Изменить размер шрифта - +

     С тех пор как Вивиана повсюду сопровождает его, приходится пользоваться автоответчиком и просить абонентов обращаться в клинику. Система сложная, из-за этого случались опоздания и всякого рода недоразумения, директриса, мадмуазель Роман, ворчала. Несмотря на видимую мягкость, она была несговорчива, и понадобился авторитет Шабо, чтобы она скрепя сердце уступила Вивиане уголок в своем кабинете.
     Едва шагнув за порог застекленной двери, он заметил в конце коридора, у входа в зал ожидания, каких-то людей, они громко и возбужденно говорили и сильно жестикулировали. Это были смуглые, жгучие брюнеты, и мадмуазель Роман с трудом сдерживала их напор.
     Она подбежала к профессору:
     - Они настаивают, чтобы их провели к даме из одиннадцатой. Я устала им повторять, что вы требуете неукоснительного соблюдения больничных правил, но они говорят, что действуют по поручению своего посольства и что у них есть инструкции. Они принесли столько цветов, что мы просто не знаем, куда их девать. И с ними дама: ни слова по-французски, но напористее их всех, вместе взятых.
     Конечно, она была уже в салоне, потому что он увидел ее гораздо позже - еще молодую женщину, очень толстую, с утра увешанную драгоценностями.
     Ее можно было принять за гадалку.
     - Буду весьма удивлен, если дама из одиннадцатой в состоянии принимать посетителей. Я позвоню вам сверху.
     - Один из них, похоже, очень религиозный, говорит, что должен совершить какую-то церемонию в присутствии ребенка...
     Озабоченный, Шабо поднялся наверх, надел белый халат. Если старшая сестра сегодня не дежурит, ее всегда можно вызвать, она живет на верхнем этаже клиники. Мадмуазель Бланш также не было, в полумраке одиннадцатой палаты он увидел мадам Лашер. Шторы были опущены. В тишине слышалось дыхание больной. Он взглянул на температурный листок и нахмурился:
     - Она не приходила в сознание?
     - Приходила, часов в восемь.
     - Рвота?
     - Были позывы, вышло немного слизи.
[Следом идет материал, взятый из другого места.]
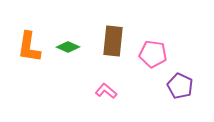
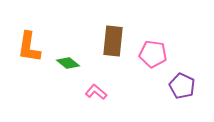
green diamond: moved 16 px down; rotated 15 degrees clockwise
purple pentagon: moved 2 px right
pink L-shape: moved 10 px left, 1 px down
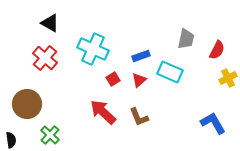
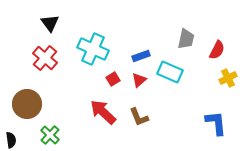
black triangle: rotated 24 degrees clockwise
blue L-shape: moved 3 px right; rotated 24 degrees clockwise
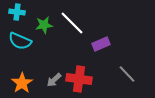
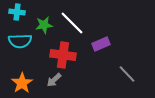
cyan semicircle: rotated 25 degrees counterclockwise
red cross: moved 16 px left, 24 px up
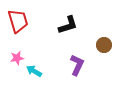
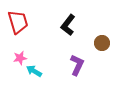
red trapezoid: moved 1 px down
black L-shape: rotated 145 degrees clockwise
brown circle: moved 2 px left, 2 px up
pink star: moved 3 px right
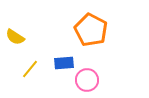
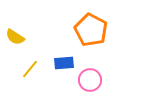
pink circle: moved 3 px right
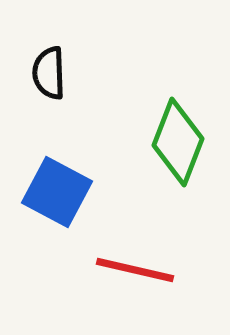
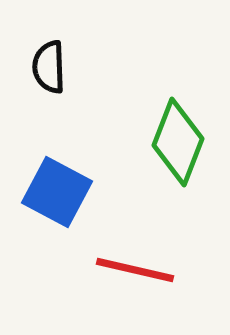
black semicircle: moved 6 px up
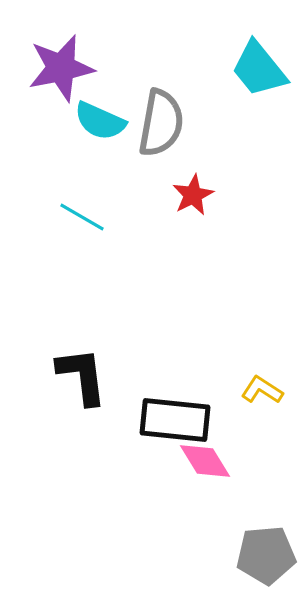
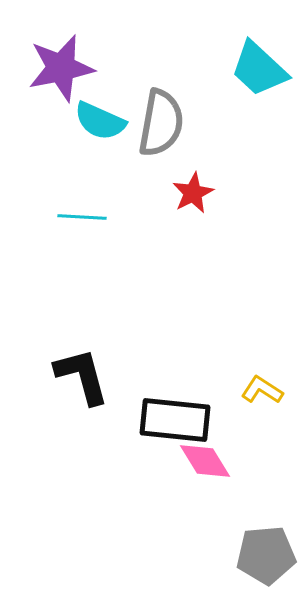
cyan trapezoid: rotated 8 degrees counterclockwise
red star: moved 2 px up
cyan line: rotated 27 degrees counterclockwise
black L-shape: rotated 8 degrees counterclockwise
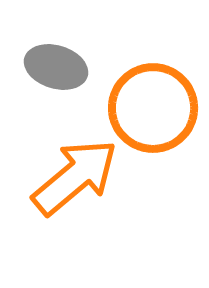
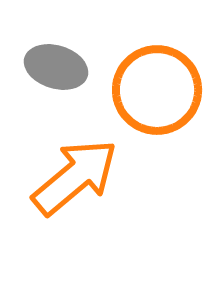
orange circle: moved 4 px right, 18 px up
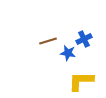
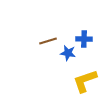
blue cross: rotated 28 degrees clockwise
yellow L-shape: moved 4 px right; rotated 20 degrees counterclockwise
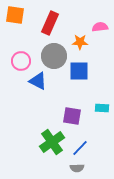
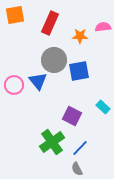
orange square: rotated 18 degrees counterclockwise
pink semicircle: moved 3 px right
orange star: moved 6 px up
gray circle: moved 4 px down
pink circle: moved 7 px left, 24 px down
blue square: rotated 10 degrees counterclockwise
blue triangle: rotated 24 degrees clockwise
cyan rectangle: moved 1 px right, 1 px up; rotated 40 degrees clockwise
purple square: rotated 18 degrees clockwise
gray semicircle: moved 1 px down; rotated 64 degrees clockwise
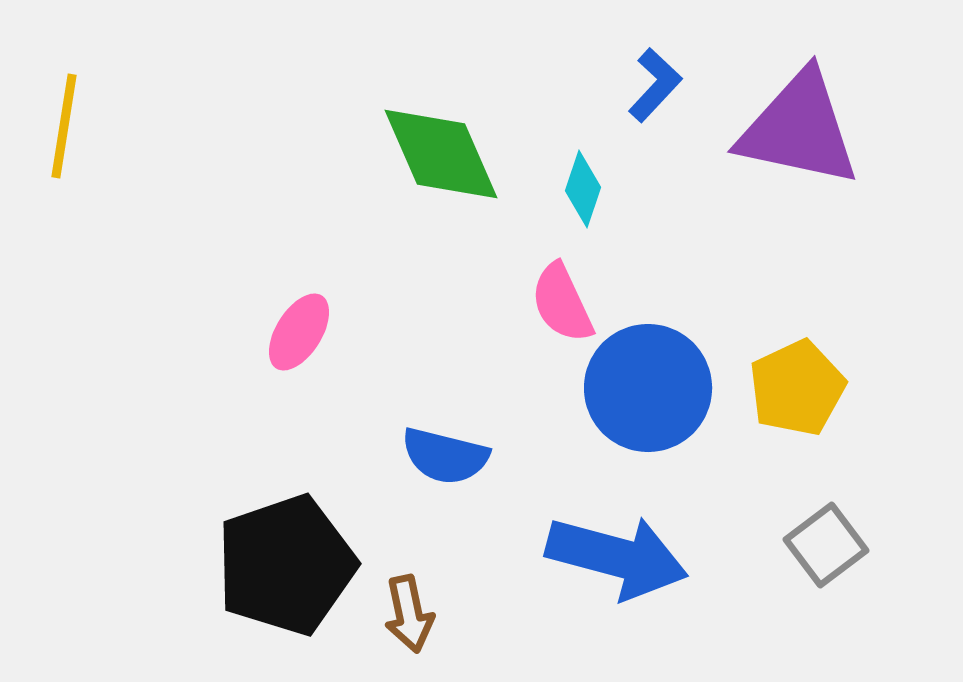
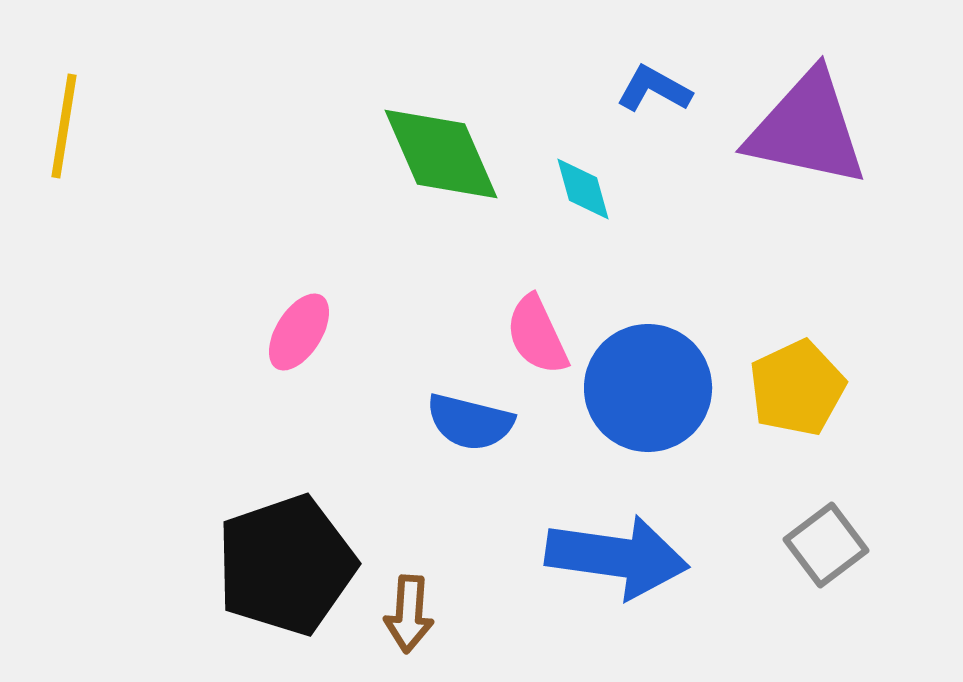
blue L-shape: moved 1 px left, 4 px down; rotated 104 degrees counterclockwise
purple triangle: moved 8 px right
cyan diamond: rotated 34 degrees counterclockwise
pink semicircle: moved 25 px left, 32 px down
blue semicircle: moved 25 px right, 34 px up
blue arrow: rotated 7 degrees counterclockwise
brown arrow: rotated 16 degrees clockwise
Она очень мучилась, и я позвонила мадмуазель Буэ, она сказала, чтобы я положила ей на живот пузырь со льдом и дала болеутоляющее.
     Все это было записано вкратце, условными знаками, на листке, который врач держал в руке. И все же он по привычке задавал вопросы.
     Он стал щупать пульс, обеспокоенный температурой, которая, вместо того чтобы понижаться, повышалась.
     - Она не просила, чтобы ей принесли ребенка?
     - Она только спросила, жив ли он и мальчик ли это.
     Когда я ей ответила, она сразу уснула. Время от времени она стонет, мечется во сне, пытается сбросить одеяло и сорвать аппарат. Я не отхожу от нее ни на секунду.
     - Я скоро вернусь.
     Из-за опущенных штор он не мог выглянуть в окно. Он решил продолжить, обход с седьмой. По коридору сновали сестры и одетые в голубую форму санитарки. Они бесшумно ходили взад и вперед, у каждой в руках была какая-нибудь ноша.
     Его ассистент, доктор Одэн, должен был находиться выше этажом, в гинекологическом отделении: он вел группу больных и замещал профессора, когда тот уезжал из Парижа.
     Интересно, ценит ли его Одэн, которого он принял к себе в клинику несколько лет назад, - уважает ли в нем начальство? Видя его изо дня в день, не растерял ли его подчиненный своего первоначального восхищения?
     Что думал он о профессоре как о человеке? Разве не случалось ему, говоря с профессором, отводить взгляд, разве Шабо не замечал, что тому порой хотелось оставить за собой некоторых пациенток или уточнить диагноз?
     Но, может быть, это все лишь плод воображения.